Prince Leopold Clement was the elder child and only son born in the troubled marriage of Princess Louise of Belgium and Prince Philipp of Saxe-Coburg and Gotha, both of whom were Roman Catholic members of the House of Saxe-Coburg and Gotha. He shared his name with his maternal grandfather, King Leopold II of Belgium, and a number of other Coburger relatives. Prince Leopold Clement was the sole heir to the wealth his father's family had inherited from their ancestress, Princess Maria Antonia Koháry de Csábrág.
A Hussar captain in the Austro-Hungarian Army, Prince Leopold Clement met a Viennese girl named Camilla Rybicka at a charity bazaar in 1913. Rybicka was one of the daughters of Court Councillor Rybicka, an officer in the Vienna State Police. Then in her early twenties, she belonged to high society, but was nevertheless a commoner. The two soon started a romantic relationship. Rybicka left the family home, and the two travelled around the Austro-Hungarian Empire before settling down in an apartment in Vienna.

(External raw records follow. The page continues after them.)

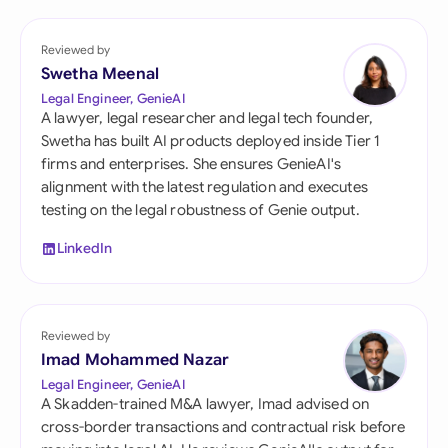
Reviewed by
Swetha Meenal
Legal Engineer, GenieAI
A lawyer, legal researcher and legal tech founder,
Swetha has built AI products deployed inside Tier 1
firms and enterprises. She ensures GenieAI's
alignment with the latest regulation and executes
testing on the legal robustness of Genie output.
LinkedIn
Reviewed by
Imad Mohammed Nazar
Legal Engineer, GenieAI
A Skadden-trained M&A lawyer, Imad advised on
cross-border transactions and contractual risk before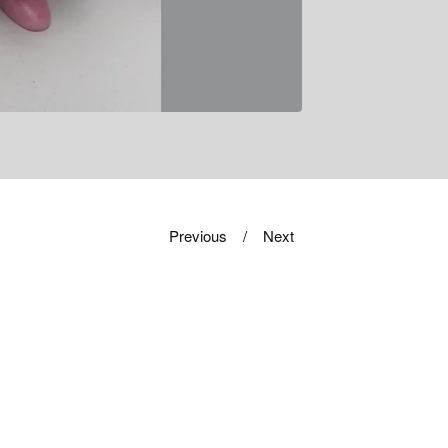
Previous
Next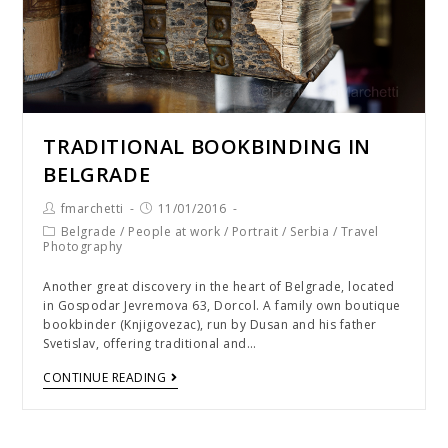
TRADITIONAL BOOKBINDING IN
BELGRADE
fmarchetti
11/01/2016
Belgrade
/
People at work
/
Portrait
/
Serbia
/
Travel
Photography
Another great discovery in the heart of Belgrade, located
in Gospodar Jevremova 63, Dorcol. A family own boutique
bookbinder (Knjigovezac), run by Dusan and his father
Svetislav, offering traditional and…
CONTINUE READING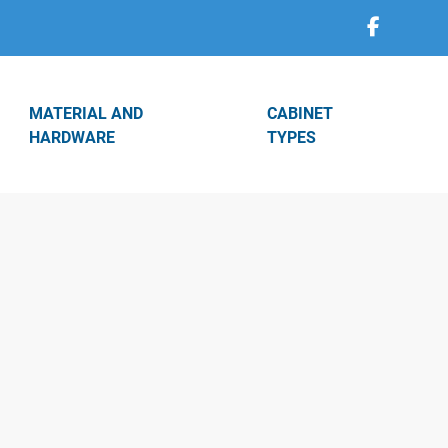
MATERIAL AND
CABINET
HARDWARE
TYPES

Rybicka, however, was not satisfied with being only the Prince's lover and demanded that he marry her. In Paris on 1 July 1914, Prince Leopold Clement wrote her a letter, promising to marry her within six months, naming her his sole heir, and requesting his father to pay her 2 million Austro-Hungarian krones in the event of his death. After Prince Leopold Clement was called to fight in the First World War, she insisted that he marry her before leaving. Leopold Clement was aware that such a mesalliance would have deprived him of the fortune he stood to inherit because his father had no intention of permitting the union, and that marrying Rybicka would have forced him to resign his officer's commission.